FIONA CURRAN: MAP OF DUSK
JUNE 6 - JULY 18, 2024
Balm of the summer night, balm of the ordinary…
Louise Gluck
Map of Dusk is an exhibition about sunlight and screen-light. It presents a recent body of work evoking Curran’s encounters with her garden at the end of the day and draws on longstanding themes within her practice around landscape, memory, embodied experience and modes of attention.
Curran uses processes of painted collage, quilting and woven tapestry, piecing and patching fragments together to form wholes through constellations of colour and material. She speaks of the pleasures of mixing colour, of the “accidental abstractions” that emerge through the flux of arranging and rearranging materials. Curran’s works orientate towards the touched and the felt through densely layered fields of stitched canvas and fabric.

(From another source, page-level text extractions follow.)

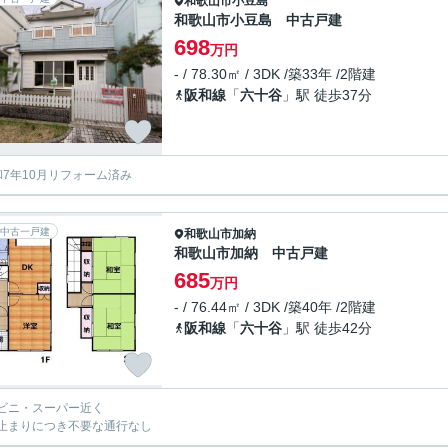
和歌山市
小豆島
和歌山市小豆島 中古戸建
698
万円
- / 78.30㎡ / 3DK /築33年 /2階建
阪和線
「
六十谷
」駅 徒歩37分
和7年10月リフォーム済み
中古一戸建
和歌山市
加納
和歌山市加納 中古戸建
685
万円
- / 76.44㎡ / 3DK /築40年 /2階建
阪和線
「
六十谷
」駅 徒歩42分
ビニ・スーパー近く
止まりにつき不要な通行なし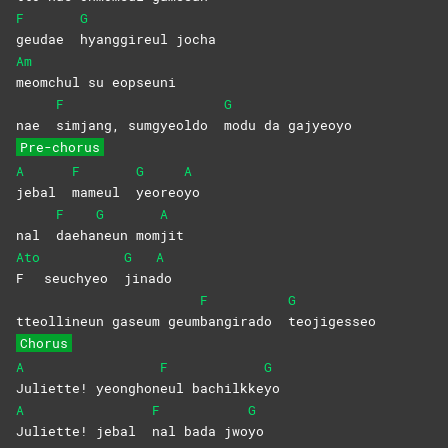
F
G
geudae
hyanggireul
jocha
Am
meomchul su eopseuni
F
G
nae
simjang, sumgyeoldo
modu da gajyeoyo
Pre-chorus
A
F
G
A
jebal
mameul
yeoreo
yo
F
G
A
nal
daeha
neun
mom
jit
Ato
G
A
F
seuchyeo
jina
do
F
G
tteollineun gaseum geum
bangirado
teojigesseo
Chorus
A
F
G
Juliette!
yeonghon
eul
bachilkke
yo
A
F
G
Juliette! jebal
nal bada jwo
yo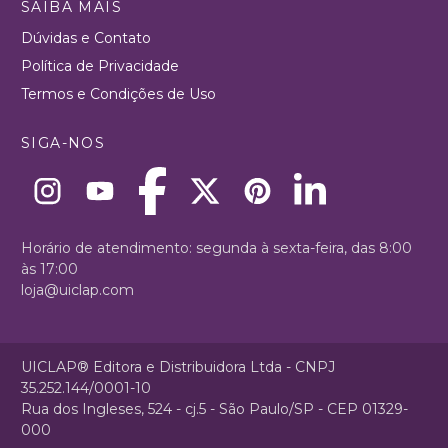
SAIBA MAIS
Dúvidas e Contato
Política de Privacidade
Termos e Condições de Uso
SIGA-NOS
Horário de atendimento: segunda à sexta-feira, das 8:00
às 17:00
loja@uiclap.com
UICLAP® Editora e Distribuidora Ltda - CNPJ
35.252.144/0001-10
Rua dos Ingleses, 524 - cj.5 - São Paulo/SP - CEP 01329-
000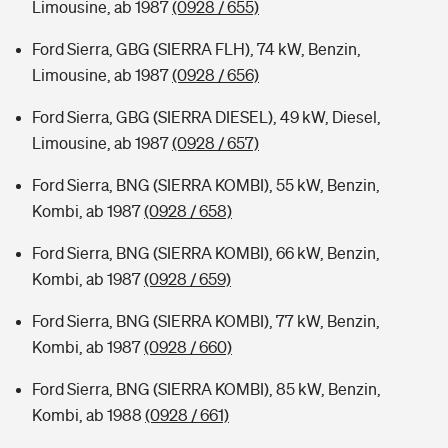
Limousine, ab 1987
(0928 / 655)
Ford Sierra, GBG (SIERRA FLH), 74 kW, Benzin,
Limousine, ab 1987
(0928 / 656)
Ford Sierra, GBG (SIERRA DIESEL), 49 kW, Diesel,
Limousine, ab 1987
(0928 / 657)
Ford Sierra, BNG (SIERRA KOMBI), 55 kW, Benzin,
Kombi, ab 1987
(0928 / 658)
Ford Sierra, BNG (SIERRA KOMBI), 66 kW, Benzin,
Kombi, ab 1987
(0928 / 659)
Ford Sierra, BNG (SIERRA KOMBI), 77 kW, Benzin,
Kombi, ab 1987
(0928 / 660)
Ford Sierra, BNG (SIERRA KOMBI), 85 kW, Benzin,
Kombi, ab 1988
(0928 / 661)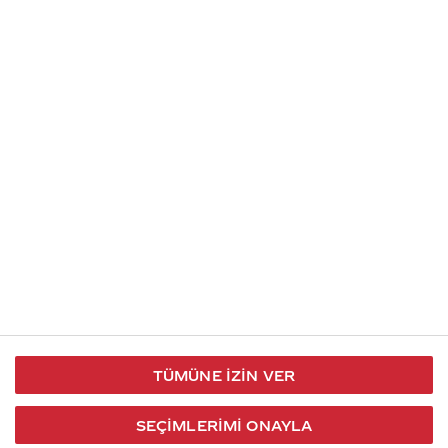
İletişim
Takip et
S.S.S
Kullanım
444 30 40
X / Twitter
Koşulları
Coca-Cola İletişim
Facebook
Merkezi
Veri Koruma
iletisimmerkezi@coca-
ve Gizlilik
cola.com
TÜMÜNE İZIN VER
Bilgi
Toplumu
SEÇIMLERIMI ONAYLA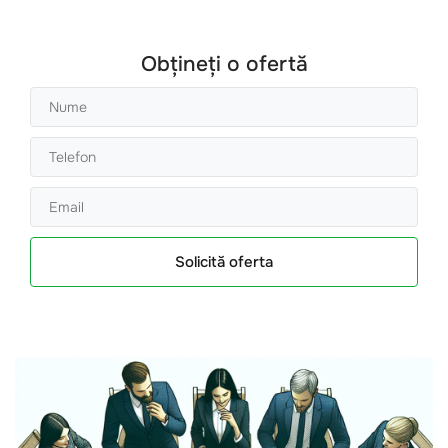
Obțineți o ofertă
Solicită oferta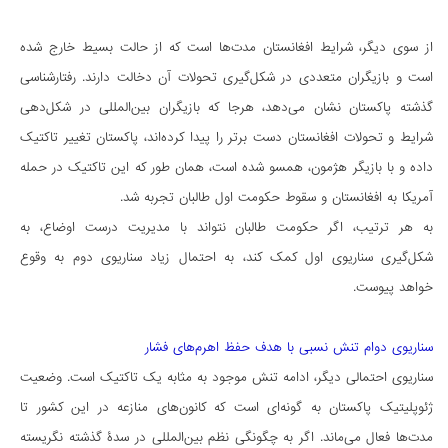
از سوی دیگر، شرایط افغانستان مدت‌ها است که از حالت بسیط خارج شده
است و بازیگران متعددی در شکل‌گیری تحولات آن دخالت دارند. رفتارشناسی
گذشته‌ پاکستان نشان می‌دهد، هرجا که بازیگران بین‌المللی در شکل‌دهی
شرایط و تحولات افغانستان دست برتر را پیدا کرده‌اند، پاکستان تغییر تاکتیک
داده و با بازیگر هژمون، همسو شده است، همان طور که این تاکتیک در حمله
آمریکا به افغانستان و سقوط حکومت اول طالبان تجربه شد.
به هر ترتیب، اگر حکومت طالبان نتواند با مدیریت درست اوضاع، به
شکل‌گیری سناریوی اول کمک کند، به احتمال زیاد سناریوی دوم به وقوع
خواهد پیوست.
سناریوی دوام تنش نسبی با هدف حفظ اهرم‌های فشار
سناریوی احتمالی دیگر، ادامه تنش موجود به مثابه‌ یک تاکتیک است. وضعیت
ژئوپلیتیک پاکستان به گونه‌ای است که کانون‌های منازعه در این کشور تا
مدت‌ها فعال می‌ماند. اگر به چگونگی نظم بین‌المللی در سدۀ‌ گذشته نگریسته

They have a weight to them, a gravitational pull that reflects the physicality of their construction and an immersion in processes of making – painting, weaving, tearing, stitching.
Dusk marks a threshold, a space and time between day and night where subtle shifts in perception take place, where our eyes adjust to falling light levels and our senses are heightened. Colours briefly glow, detail and definition start to fade. We are called upon to pay closer attention to our surroundings, becoming more attuned to sensory experience and to the many other worlds at work within, behind and passing through our own. The garden offers a space of encounter with the realms of plants, animals, insects, earth and atmosphere; a fragment of a wider universe of belonging. Curran’s use of collage and the importance of the studio as a space where she “moves things around” are also mirrored in the practice of gardening - digging, sowing, planting, thinning - in the accidental relationships that form between the placed and the self-seeded plant, the unplanned interventions of animals and weather.
Fading sunlight also contrasts with the persistent light of the screen and the ever-glowing distractions that increasingly consume our attention. Perpetual illumination undermines our connection to the diurnal and seasonal rhythms once used to orientate ourselves in space and time; the transitions between day and night, light and dark, action and rest, waking and dreaming. Screen-light numbs us to the quiet beauty of the world, to the vibrational energies that flow through all living things. The works included in Map of Dusk mark such moments of noticing and the consolations of the ordinary.